Re: [PATCH 07/14] KVM: arm64: Restrict host access to the ITS tables
From: Fuad Tabba <hidden>
Date: 2026-03-16 16:14:38
Also in:
kvmarm, lkml
Hi Sebastian, On Tue, 10 Mar 2026 at 12:49, Sebastian Ene [off-list ref] wrote:
Setup shadow structures for ITS indirect tables held in the GITS_BASER<n> registers. Make the last level of the Device Table and vPE Table inacessible to the host.
inacessible -> inaccessible
In a direct layout configuration, donate the table to the hypervisor since the software is not expected to program them directly.

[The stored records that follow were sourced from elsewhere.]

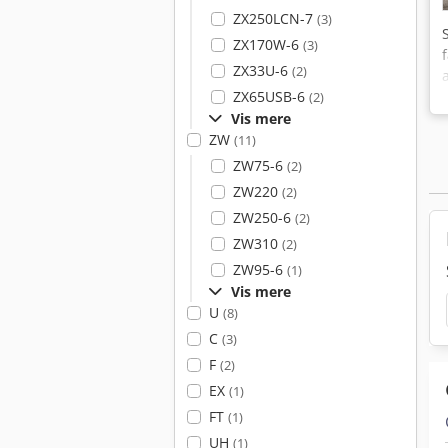
ZX250LCN-7
(3)
ZX170W-6
(3)
ZX33U-6
(2)
ZX65USB-6
(2)
Vis mere
ZW
(11)
ZW75-6
(2)
ZW220
(2)
ZW250-6
(2)
ZW310
(2)
ZW95-6
(1)
Vis mere
U
(8)
C
(3)
F
(2)
EX
(1)
FT
(1)
UH
(1)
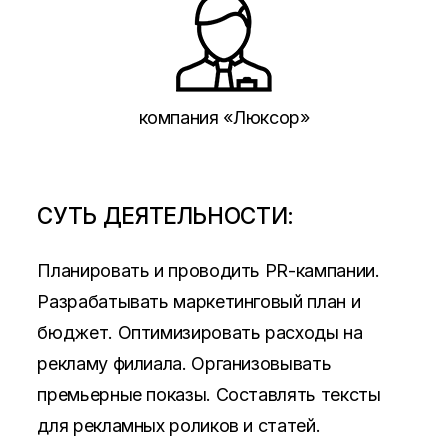
компания «Люксор»
СУТЬ ДЕЯТЕЛЬНОСТИ:
Планировать и проводить PR-кампании.
Разрабатывать маркетинговый план и
бюджет. Оптимизировать расходы на
рекламу филиала. Организовывать
премьерные показы. Составлять тексты
для рекламных роликов и статей.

This commit message is too brief and doesn't fully explain the problem, the impact, and the mechanism of the solution. It also appears to contradict the actual code changes. For example, could you elaborate why must the last level of indirect tables be inaccessible? Can you also please explain the mechanism? You are parsing GITS_BASER_INDIRECT to determine if a shadow Level 1 table must be shared with the host, while unconditionally donating the original physical tables. You also explicitly exclude Collection tables. The msg should briefly justify why Collection tables are safe to leave accessible to the host. There is also a contradiction in the message. You state "In a direct layout configuration, donate the table...". However, your code donates the original hardware table unconditionally on every iteration of the loop, regardless of whether GITS_BASER_INDIRECT is set. Please ensure the commit log accurately reflects the code implementation. Maybe you could say that the problem is Host DMA attacks via ITS table manipulation. Whereas the mechanism is to unconditionally donate hardware tables to EL2. For indirect Device/vPE tables, share a L1 shadow table with the host and strictly donate the L2 pages to prevent the host from writing malicious L2 pointers.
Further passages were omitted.